Becoming Me Again

Eleven years ago, I woke up with one deflated boob.

Eleven years and ten months before that, I had gotten saline breast implants. Because of the deflated implant, I opted to have surgery again. This time, silicone implants.

I struggled with the decision to go through it all again, but everything I read about removal felt scary and ugly. So I had a second breast implant surgery. Voluntarily.

How it started: after having my second baby, I had lots of loose skin where boobs should’ve been. Nothing fit right. I didn’t feel sexy. I made the decision to have an elective surgery I had once sworn I’d never do. In fact, I judged women who did it. (Not proud of that confession.)
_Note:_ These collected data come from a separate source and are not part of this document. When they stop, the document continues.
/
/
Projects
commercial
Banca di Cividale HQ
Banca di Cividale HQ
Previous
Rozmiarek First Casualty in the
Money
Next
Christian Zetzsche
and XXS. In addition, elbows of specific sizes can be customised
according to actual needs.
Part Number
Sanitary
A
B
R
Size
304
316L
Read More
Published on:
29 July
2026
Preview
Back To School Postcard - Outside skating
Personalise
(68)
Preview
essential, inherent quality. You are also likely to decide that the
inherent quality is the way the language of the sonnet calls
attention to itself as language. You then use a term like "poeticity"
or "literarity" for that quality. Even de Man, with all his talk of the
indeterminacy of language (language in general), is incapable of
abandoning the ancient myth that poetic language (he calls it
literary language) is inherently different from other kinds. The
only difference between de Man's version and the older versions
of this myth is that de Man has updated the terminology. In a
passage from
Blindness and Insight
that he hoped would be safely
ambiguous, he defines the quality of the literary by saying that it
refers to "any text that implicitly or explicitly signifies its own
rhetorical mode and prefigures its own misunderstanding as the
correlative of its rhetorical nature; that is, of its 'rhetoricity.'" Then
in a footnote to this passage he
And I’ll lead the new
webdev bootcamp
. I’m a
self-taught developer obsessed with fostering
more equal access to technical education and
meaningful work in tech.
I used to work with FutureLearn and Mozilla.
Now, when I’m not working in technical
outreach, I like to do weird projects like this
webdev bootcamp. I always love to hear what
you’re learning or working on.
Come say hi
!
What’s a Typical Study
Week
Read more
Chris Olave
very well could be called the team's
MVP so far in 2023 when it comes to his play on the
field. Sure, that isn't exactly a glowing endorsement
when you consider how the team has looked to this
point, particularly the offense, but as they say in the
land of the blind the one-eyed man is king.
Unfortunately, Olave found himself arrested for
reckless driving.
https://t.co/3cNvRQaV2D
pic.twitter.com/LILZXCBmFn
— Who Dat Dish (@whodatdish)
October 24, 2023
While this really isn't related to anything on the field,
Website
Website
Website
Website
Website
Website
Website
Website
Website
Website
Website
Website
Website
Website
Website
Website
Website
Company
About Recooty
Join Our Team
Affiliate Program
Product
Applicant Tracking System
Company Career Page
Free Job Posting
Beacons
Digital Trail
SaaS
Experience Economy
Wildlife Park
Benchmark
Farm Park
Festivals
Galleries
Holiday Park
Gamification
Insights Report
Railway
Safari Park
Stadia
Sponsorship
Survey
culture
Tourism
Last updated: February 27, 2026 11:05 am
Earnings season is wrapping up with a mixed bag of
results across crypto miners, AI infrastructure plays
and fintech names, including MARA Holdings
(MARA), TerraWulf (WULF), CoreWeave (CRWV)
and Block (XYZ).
I had my baby in August 2004, met with a surgeon that December, and had implants by March 2005. The fact that I was making those decisions postpartum feels wrong on so many levels now. Counseling should absolutely have been part of the process.

By January 2015, I did it again.

Life went on for the next seven years. I was healthy. Things were fine.

Until January 2022, when I had to have a breast biopsy because a mass they’d been monitoring had grown. Thankfully, it was benign, but it was enough to get me thinking about what was in my body.

At some point, I would likely need another surgery. I didn’t want that. And honestly, the implants got in the way. They were too big. I no longer felt comfortable in my own skin. I didn’t feel like me anymore.

I was over them.

So in May 2022, just days before my daughter’s college graduation, I had them removed.

Instantly, I felt better.

Even when I finally removed the bandages and looked like the bride of Frankenstein, I still felt better. (My scars run beneath my breasts and around the nipples. They’ve faded over time, but they’re still there. I’ll take them.)

Some women have experienced illness from implants. I didn’t. But I do feel freer, leaner, and healthier now that they’re gone.

And strangely enough, I feel sexier.

I feel sexier because I feel like myself again.

At 53, I’m more comfortable in my own skin than I’ve ever been.

And with all of this said… I don’t regret having them.

For years, I liked the way I looked with implants. I place absolutely no judgement on women who have them, want them, remove them, or choose reconstruction after cancer. I have friends who fall into every one of those categories, and they are all beautiful, sexy, incredible women.

But wow… society places a lot of judgement on mammaries. For hell’s sake. It’s ridiculous, isn’t it?

I always hesitate to share this story. I feel vulnerable. And vulnerability is a very scary thing.

But I’m grateful for the friend who shared her explant experience with me and made me feel brave enough to do it too.

Hopefully, I can do the same for someone else.